Only 5%?

Badrya Darwish

Badrya Darwish

Everyone in Kuwait is suffering from high school fees – Kuwaiti or expat. So the best business in my opinion is to open schools. It can compete with oil as oil prices have plunged to $20. I’m sure you can make more money out of students.

Where are the good old days when the tuition fee I paid for my son at an English school was KD 2,000 for his senior year. Now my grandson who is seven years old is paying nearly KD 5,000 for second grade. Another friend of mine is paying more than KD 5,000 for her two daughters, one in KG and one in elementary in a British school.

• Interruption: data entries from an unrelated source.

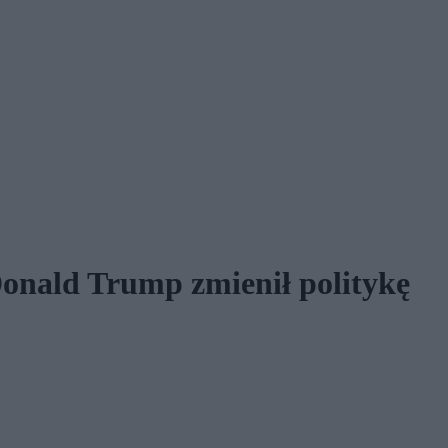
Donald Trump zmienił politykę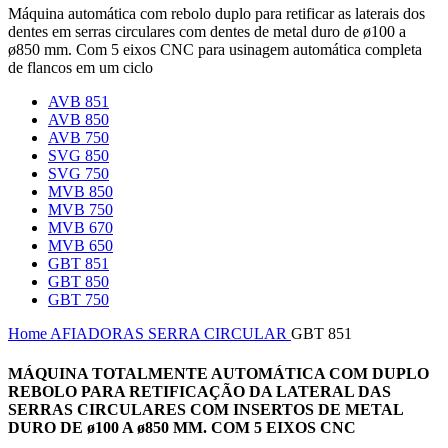
Máquina automática com rebolo duplo para retificar as laterais dos
dentes em serras circulares com dentes de metal duro de ø100 a
ø850 mm. Com 5 eixos CNC para usinagem automática completa
de flancos em um ciclo
AVB 851
AVB 850
AVB 750
SVG 850
SVG 750
MVB 850
MVB 750
MVB 670
MVB 650
GBT 851
GBT 850
GBT 750
Home
AFIADORAS
SERRA CIRCULAR
GBT 851
MÁQUINA TOTALMENTE AUTOMÁTICA COM DUPLO
REBOLO PARA RETIFICAÇÃO DA LATERAL DAS
SERRAS CIRCULARES COM INSERTOS DE METAL
DURO DE ø100 A ø850 MM. COM 5 EIXOS CNC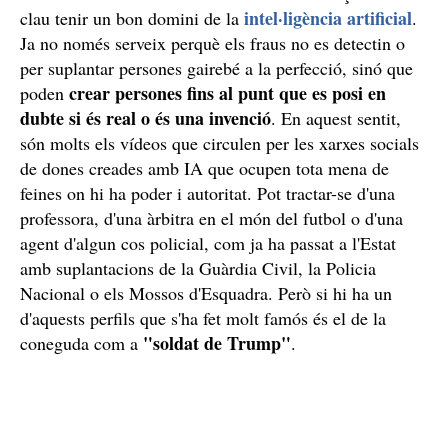
intel·ligència artificial
clau tenir un bon domini de la
.
Ja no només serveix perquè els fraus no es detectin o
per suplantar persones gairebé a la perfecció, sinó que
crear persones fins al punt que es posi en
poden
dubte si és real o és una invenció
. En aquest sentit,
són molts els vídeos que circulen per les xarxes socials
de dones creades amb IA que ocupen tota mena de
feines on hi ha poder i autoritat. Pot tractar-se d'una
professora, d'una àrbitra en el món del futbol o d'una
agent d'algun cos policial, com ja ha passat a l'Estat
amb suplantacions de la Guàrdia Civil, la Policia
Nacional o els Mossos d'Esquadra. Però si hi ha un
d'aquests perfils que s'ha fet molt famós és el de la
"soldat de Trump"
coneguda com a
.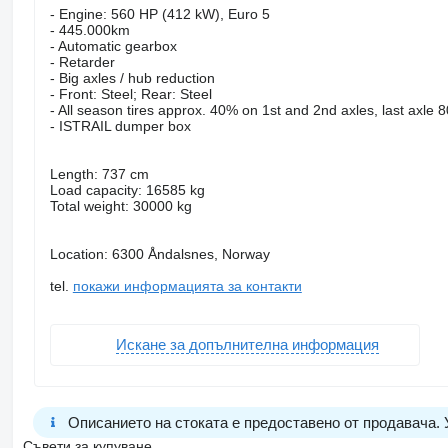
- Engine: 560 HP (412 kW), Euro 5
- 445.000km
- Automatic gearbox
- Retarder
- Big axles / hub reduction
- Front: Steel; Rear: Steel
- All season tires approx. 40% on 1st and 2nd axles, last axle 
- ISTRAIL dumper box
Length: 737 cm
Load capacity: 16585 kg
Total weight: 30000 kg
Location: 6300 Åndalsnes, Norway
tel.
покажи информацията за контакти
Искане за допълнителна информация
Описанието на стоката е предоставено от продавача.
Съвети за купуване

This was before the invasion – I don’t like to mention the invasion, but let’s face it, it’s a reality and a demarcation of time and events in Kuwait. Also, many major things have deteriorated since that black day. Before the invasion, 99 percent of Kuwaitis were in public schools. Only expats went to private schools as they had been banned from public schools since the 1980s.

The situation changed drastically after the liberation and more of our kids started joining the expats in private schools because the quality of public education collapsed. Just like Kuwait Airways, our blue bird. Two major services in Kuwait collapsed after liberation and till now, 25 years later, have not reversed course.

Back to schools. If I’m paying for a child of five years KD 5,000 in tuition, how much do you expect my salary to be? And it’s only education I’m talking about. Leave alone food, housing, petrol, car, health, clothing, etc, etc. Where is the government? Why are we even bothering with public schools? Close them and give us the money used for the budget for the Ministry of Education so we can pay the private school tuition fees for our children. And then when it was discussed in parliament, I hoped for serious action from our honorable gentlemen, the defenders of the nation. And what did they come out with?

Actually why are we even talking about an increase of 5 or 10 or even 1 percent? We should be talking about decreasing the fees. Why are we paying so much? And why are we disputing increases when we should be demanding reduction in fees? The fees are already unfairly and unjustly high for Kuwaitis, so imagine for expats who earn much less and get no subsidies for anything!

If you say that there is a high demand and a free market, then ease the licenses for schools, provide the land and let new schools be opened. Actually, children should not be without schooling and most advanced nations of the world provide education free to all children regardless of their nationality or status in the country. When we fled to London during the invasion, my children, who are Kuwaitis, immediately joined the schools in the UK and were enrolled like any other children without any fees or questions.

Shame on us for turning education into a business.